Evaluation

This document describes how to configure and run evaluations on trained checkpoints.

Overview

Evaluations are configured in the evaluation section of the YAML config. Each evaluation is a Python script that receives a HuggingFace checkpoint path and writes results to a YAML file. Results are automatically logged to Weights & Biases.

evaluation:
  eval_on_load: true          # evaluate before training starts
  evaluations:
    - name: my-eval
      script: benchmark.py
      args:
        task-file: path/to/tasks.jsonl

Evaluations run after each training segment and (optionally) before training starts.

OLMES

OLMES is the recommended tool for standard LM benchmarks (ARC, HellaSwag, PIQA, etc.).

Installation

Install OLMES in its own virtual environment, separate from pretrain-experiments and OLMo/OLMo-Core. The dependencies can conflict, so keeping them isolated avoids version issues:

conda create -n olmes python=3.11
conda activate olmes
pip install olmes

Then set the OLMES_EXECUTABLE environment variable so pretrain-experiments can find it:

export OLMES_EXECUTABLE=$(which olmes)

Alternatively, pass the environment name via the environment config argument (pretrain-experiments will auto-detect the conda environment):

evaluations:
  - script: olmes.py
    args:
      task: arc_challenge::olmes
      split: test
      environment: olmes       # name of the conda/virtualenv

The OLMES_EXECUTABLE env var takes priority over the environment argument.

Configuration

evaluations:
  - name: arc_challenge
    script: olmes.py
    args:
      task: arc_challenge::olmes
      split: test
  - name: hellaswag
    script: olmes.py
    args:
      task: hellaswag::olmes
      split: validation

Any extra arguments are passed directly to the olmes CLI. The --metrics argument controls which metrics are extracted (default: ^primary_score$).
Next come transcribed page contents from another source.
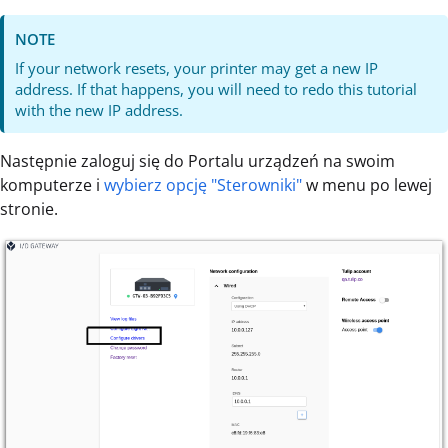
NOTE
If your network resets, your printer may get a new IP
address. If that happens, you will need to redo this tutorial
with the new IP address.
Następnie zaloguj się do Portalu urządzeń na swoim
komputerze i
wybierz opcję "Sterowniki"
w menu po lewej
stronie.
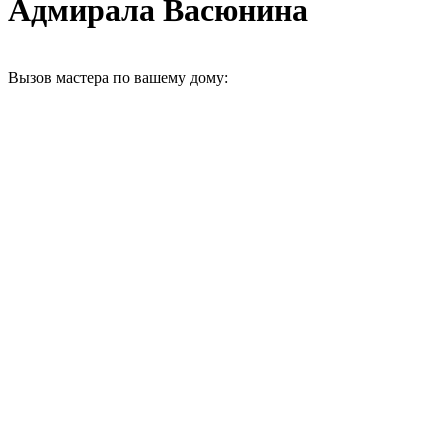
Адмирала Васюнина
Вызов мастера по вашему дому:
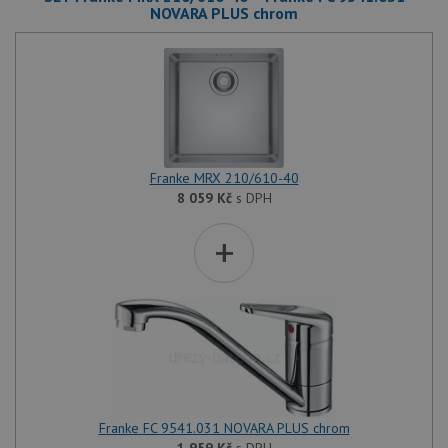
NOVARA PLUS chrom
Franke MRX 210/610-40
8 059
Kč
s DPH
+
Franke FC 9541.031 NOVARA PLUS chrom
Results are logged to W&B under keys like olmes/{task_name}.

Built-in Evaluation Scripts

All scripts follow the same interface (see Writing Custom Scripts below). They live in pretrain_experiments/evaluation/ and pretrain_experiments/evaluation/train-once-answer-all/.

benchmark.py

Ranked classification evaluation using logprobs.

- script: benchmark.py
  args:
    task-file: olmes_arc_easy_test.jsonl
    norm: none                 # "none", "char", or "mixed"

perplexity.py

Cross-entropy loss and perplexity on a set of sequences.

- script: perplexity.py
  args:
    task-file: path/to/sequences.jsonl
    key: prompt                # field to extract from JSONL dicts

Input can be JSONL with token ID lists, plain strings, or dictionaries. Metrics: cross_entropy_loss, perplexity.

fictional_knowledge.py

Evaluates acquisition of fictional knowledge via generation probability, accuracy, and Levenshtein distance.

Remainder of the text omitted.